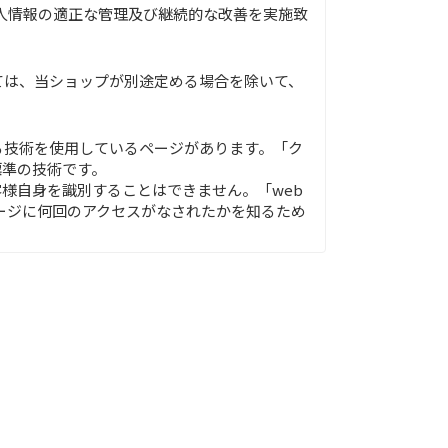
個人情報の適正な管理及び継続的な改善を実施致
ては、当ショップが別途定める場合を除いて、
る技術を使用しているページがあります。「ク
標準の技術です。
様自身を識別することはできません。「web
ページに何回のアクセスがなされたかを知るため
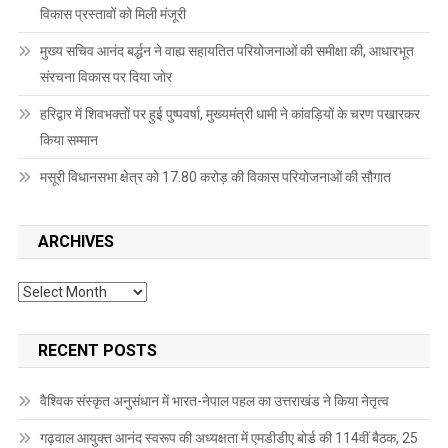
विकास प्रस्तावों को मिली मंजूरी
मुख्य सचिव आनंद बर्द्धन ने वाह्य सहायतित परियोजनाओं की समीक्षा की, आधारभूत
संरचना विकास पर दिया जोर
हरिद्वार में शिवभक्तों पर हुई पुष्पवर्षा, मुख्यमंत्री धामी ने कांवड़ियों के चरण पखारकर
किया सम्मान
मसूरी विधानसभा क्षेत्र को 17.80 करोड़ की विकास परियोजनाओं की सौगात
ARCHIVES
Archives
RECENT POSTS
वैश्विक संस्कृत अनुसंधान में भारत-नेपाल पहल का उत्तराखंड ने किया नेतृत्व
गढ़वाल आयुक्त आनंद स्वरूप की अध्यक्षता में एमडीडीए बोर्ड की 114वीं बैठक, 25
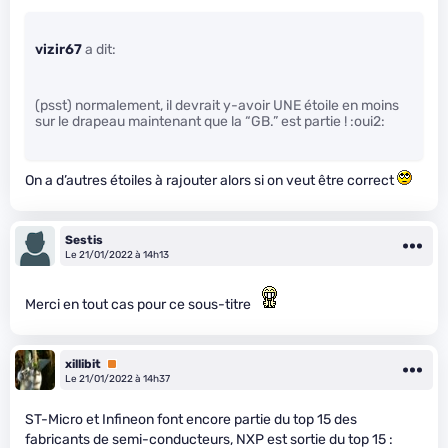
vizir67
a dit:
(psst) normalement, il devrait y-avoir UNE étoile en moins
sur le drapeau maintenant que la “GB.” est partie ! :oui2:
On a d’autres étoiles à rajouter alors si on veut être correct
Sestis
Le 21/01/2022 à 14h13
Merci en tout cas pour ce sous-titre
xillibit
Premium
Le 21/01/2022 à 14h37
ST-Micro et Infineon font encore partie du top 15 des
fabricants de semi-conducteurs, NXP est sortie du top 15 :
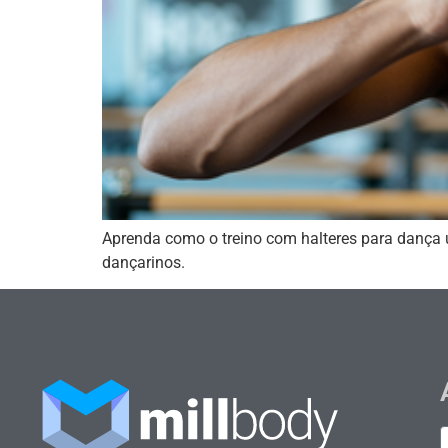
Aprenda como o treino com halteres para dança u
dançarinos.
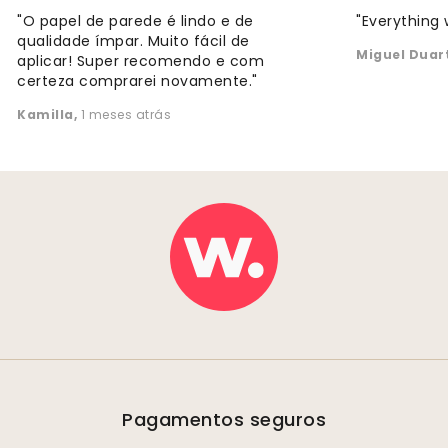
"O papel de parede é lindo e de
"Everything 
qualidade ímpar. Muito fácil de
Miguel Duar
aplicar! Super recomendo e com
certeza comprarei novamente."
Kamilla
,
1 meses atrás
Pagamentos seguros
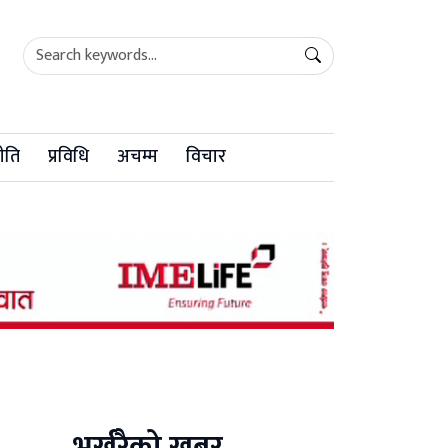
ीति
प्रविधि
अचम्म
विचार
भर्खरैको खबर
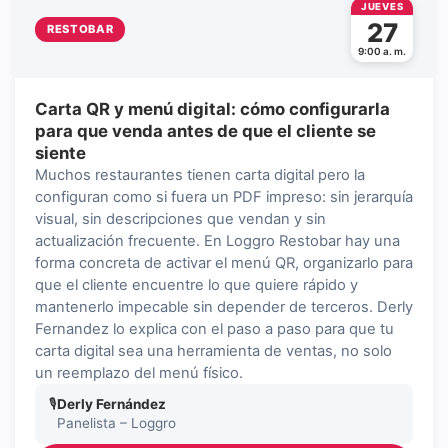
JUEVES
27
RESTOBAR
9:00 a. m.
Carta QR y menú digital: cómo configurarla
para que venda antes de que el cliente se
siente
Muchos restaurantes tienen carta digital pero la
configuran como si fuera un PDF impreso: sin jerarquía
visual, sin descripciones que vendan y sin
actualización frecuente. En Loggro Restobar hay una
forma concreta de activar el menú QR, organizarlo para
que el cliente encuentre lo que quiere rápido y
mantenerlo impecable sin depender de terceros. Derly
Fernandez lo explica con el paso a paso para que tu
carta digital sea una herramienta de ventas, no solo
un reemplazo del menú físico.
🎙
Derly Fernández
Panelista – Loggro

* * * *

> [Problem]
Extract, word for word, each line from the top of the data down to and including the line with "qualidade ímpar. Muito fácil de"; skip the pictures.

> [Task output]
個人情報の適正な管理及び継続的な改善を実施致
ては、当ショップが別途定める場合を除いて、
る技術を使用しているページがあります。「ク
標準の技術です。
様自身を識別することはできません。「web
ページに何回のアクセスがなされたかを知るため
विकास प्रस्तावों को मिली मंजूरी
मुख्य सचिव आनंद बर्द्धन ने वाह्य सहायतित परियोजनाओं की समीक्षा की, आधारभूत
संरचना विकास पर दिया जोर
हरिद्वार में शिवभक्तों पर हुई पुष्पवर्षा, मुख्यमंत्री धामी ने कांवड़ियों के चरण पखारकर
किया सम्मान
मसूरी विधानसभा क्षेत्र को 17.80 करोड़ की विकास परियोजनाओं की सौगात
ARCHIVES
Archives
RECENT POSTS
वैश्विक संस्कृत अनुसंधान में भारत-नेपाल पहल का उत्तराखंड ने किया नेतृत्व
गढ़वाल आयुक्त आनंद स्वरूप की अध्यक्षता में एमडीडीए बोर्ड की 114वीं बैठक, 25
vizir67
a dit:
(psst) normalement, il devrait y-avoir UNE étoile en moins
sur le drapeau maintenant que la “GB.” est partie ! :oui2:
On a d’autres étoiles à rajouter alors si on veut être correct
Sestis
Le 21/01/2022 à 14h13
Merci en tout cas pour ce sous-titre
xillibit
Premium
Le 21/01/2022 à 14h37
ST-Micro et Infineon font encore partie du top 15 des
fabricants de semi-conducteurs, NXP est sortie du top 15 :
Aprenda como o treino com halteres para dança u
dançarinos.
"O papel de parede é lindo e de
"Everything 
qualidade ímpar. Muito fácil de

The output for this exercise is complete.